Au-delà de l’école, le client-roi est partout. Il pose ses propres diagnostics médicaux en naviguant sur le Web, demande de changer de conseiller financier pour obtenir de meilleurs taux, hésite à suivre les recommandations du ministère de la Santé et des Services sociaux concernant la vaccination, et n’a plus confiance (ou presque) en ses élus ni en les médias. Il n’a confiance qu’en lui-même, et encore. Avoir le bras long est probablement une caractéristique de l’homme postmoderne[10]. Certes l’esprit critique est à garantir dans notre vie de citoyen, et dans nos rapports avec le monde scolaire, mais n’est-il pas normal de faire a priori confiance aux enseignants à qui on confie son enfant et de reconnaitre leurs compétences ? Les parents d’élèves n’ont-ils pas intérêt à trouver un juste milieu entre le fait de tout avaler, de tout accepter de l’enseignant et de l’école, et le fait de tout critiquer et de ne jamais faire confiance en l’équipe éducative ?

Pour un directeur d’école, qui a voulu rester anonyme, le phénomène du parent envahisseur est aussi lié à un sentiment de culpabilité des parents.
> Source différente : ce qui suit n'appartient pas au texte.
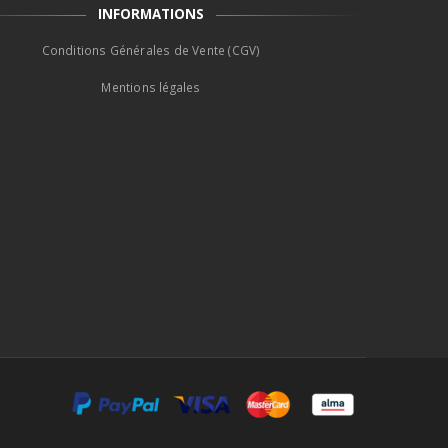
INFORMATIONS
Conditions Générales de Vente (CGV)
Mentions légales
Parfois, ces parents sont des parents absents qui sont remplacés à la maison par des baby-sitters après 16h. Les enfants sont, bien souvent, alors, en manque de repères. Les parents le constatent, ils culpabilisent et attaquent donc l’école.
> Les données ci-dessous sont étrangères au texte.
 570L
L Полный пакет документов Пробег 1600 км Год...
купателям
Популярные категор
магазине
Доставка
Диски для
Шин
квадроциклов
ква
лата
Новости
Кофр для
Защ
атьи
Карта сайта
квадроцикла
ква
Il y a encore la question de la non-reconnaissance des parents. Des parents qui ne se sentent pas reconnus, entendus dans leurs compétences parentales, tout spécialement dans les milieux précarisés ou étrangers dans lesquels la culture familiale est très éloignée de la culture scolaire. Des parents peuvent se sentir critiqués, jugés et condamnés par l’école et auront d’autant plus besoin de contester, revendiquer, critiquer, envahir. C’est peut-être leur seule façon de communiquer, d’exister ou d’être entendu par l’école.

Lien entre parent envahisseur et enfant-roi ?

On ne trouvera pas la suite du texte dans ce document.